Impact of an application's quality expectation on effective energy efficiency achieved by our proposed sleep scheduling mechanism.
6. Related Work
Sleep scheduling is a well-known mechanism used to enhance energy efficiency in wireless sensor networks. For instance, Zhen et al. [12] have proposed an on-demand sleep scheduling protocol to maximize energy saving and achieve better synchronization accuracy for reduced packet collisions. Aydin et al. [11] have addressed the problem of energy optimization by proposing an adaptive duty cycling algorithm which aims at reducing the switching energy consumption of sensor nodes. However, for quality-sensitive applications, achieving energy efficiency while satisfying the application's quality requirement is highly important. For these applications, obtaining cost reduction at the expense of information quality may affect its decision-making process, which can be detrimental depending on the application's criticality.

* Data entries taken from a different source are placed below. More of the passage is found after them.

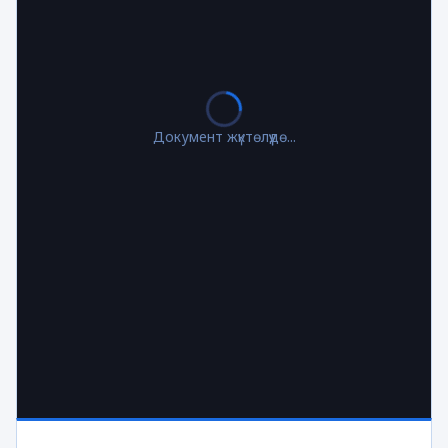
Документ жүктөлүүдө...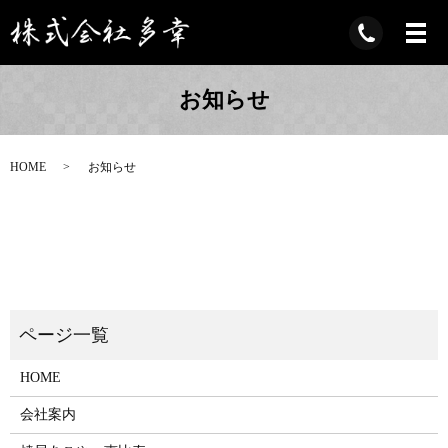
お知らせ
HOME
お知らせ
HOME
会社案内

Most previous works quantify this as the energy-delay tradeoff problem. For example, Shi et al. [15] and Dao et al. [16] have proposed adaptive sleep schedule techniques that aim towards satisfying the end-to-end delay requirement of applications. However, we propose an adaptive sleep mechanism that aims at maximizing energy efficiency while providing assured quality. Spenza et al. [17] have designed a wake-up radio prototype and a cross-layer routing mechanism in order to improve the latency and network lifetime performance. In comparison, we aim at satisfying the application's quality requirement rather than aiming at a 100 percent packet delivery probability. In our proposed work, information quality is defined in terms of latency, buffer overflow, and channel interference. Our previous work [10] presented a novel energy efficiency model to reduce energy consumption and improve QoI. This work utilizes the QoI definition already proposed [10] and proposes an effective QoE metric to not only provide cooptimization, but also ensure that the cooptimization achieved is always meeting the user's QoI requirement as well as improving its energy saving.

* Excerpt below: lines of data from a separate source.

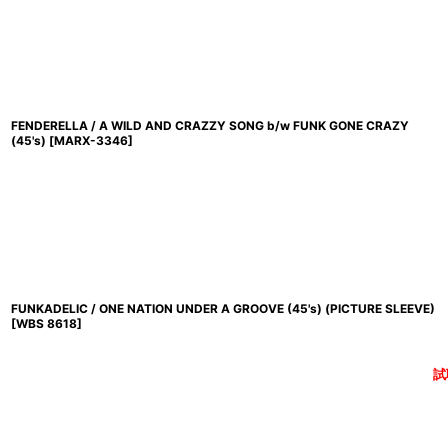
FENDERELLA / A WILD AND CRAZZY SONG b/w FUNK GONE CRAZY
(45's)
[
MARX-3346
]
FUNKADELIC / ONE NATION UNDER A GROOVE (45's) (PICTURE SLEEVE)
[
WBS 8618
]
試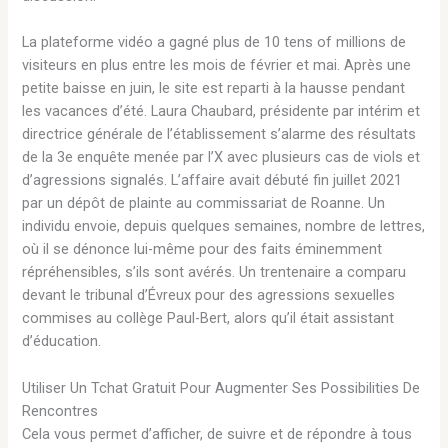
La plateforme vidéo a gagné plus de 10 tens of millions de
visiteurs en plus entre les mois de février et mai. Après une
petite baisse en juin, le site est reparti à la hausse pendant
les vacances d’été. Laura Chaubard, présidente par intérim et
directrice générale de l’établissement s’alarme des résultats
de la 3e enquête menée par l’X avec plusieurs cas de viols et
d’agressions signalés. L’affaire avait débuté fin juillet 2021
par un dépôt de plainte au commissariat de Roanne. Un
individu envoie, depuis quelques semaines, nombre de lettres,
où il se dénonce lui-même pour des faits éminemment
répréhensibles, s’ils sont avérés. Un trentenaire a comparu
devant le tribunal d’Évreux pour des agressions sexuelles
commises au collège Paul-Bert, alors qu’il était assistant
d’éducation.
Utiliser Un Tchat Gratuit Pour Augmenter Ses Possibilities De
Rencontres
Cela vous permet d’afficher, de suivre et de répondre à tous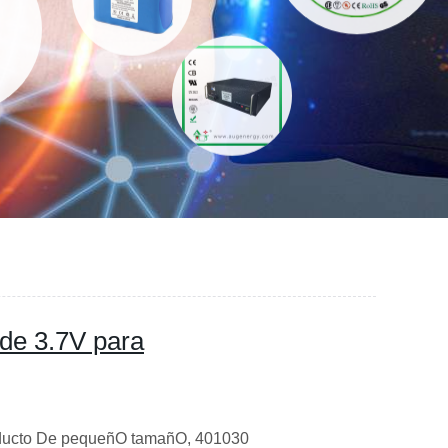
de 3.7V para
oducto De pequeñO tamañO, 401030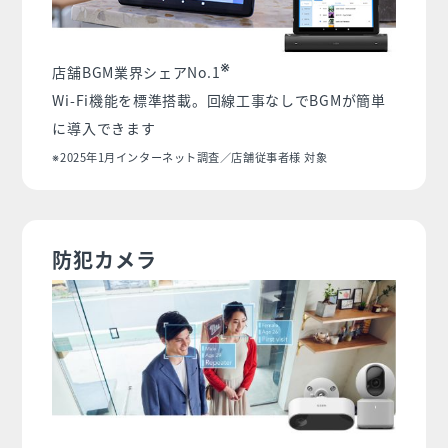
※
店舗BGM業界シェアNo.1
Wi-Fi機能を標準搭載。回線工事なしでBGMが簡単
に導入できます
※2025年1月インターネット調査／店舗従事者様 対象
防犯カメラ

In this paper, we propose an adaptive sleep scheduling mechanism that decides on the sleep schedule of sensor nodes based on our proposed QoE metric. The adaptive mechanism proposed here is similar to the idea presented by Liu et al. for VoIP applications over WLAN [18]. The major difference of our work is that we propose an adaptive sleep scheduler for a resource-constrained (e.g., battery) network whereas [18] focuses on networks that are not limited in their resources. Therefore, though the idea is similar, the networks being addressed are different, and hence the solutions proposed vary. Finally, to validate the effectiveness of the adaptive mechanism, we performed OMNET++ based simulations by comparing our mechanism with a generalized static sleep mechanism.
7. Conclusion
This paper addresses the dual problem of energy efficiency enhancement and information quality assurance, in time-sensitive applications, in a paradigm of quality-of-experience. For this, an adaptive sleep-wake algorithm is presented and evaluated. Our results demonstrate that an effective scheduling of sensor sleep-wake cycle can benefit an application's QoE, characterized as achieving maximum energy efficiency and assured quality. We believe our QoE metric is a first step towards quantifying, designing, and evaluating different sensor networks to improve user experience.
Footnotes
Competing Interests
The authors declare that they have no competing interests.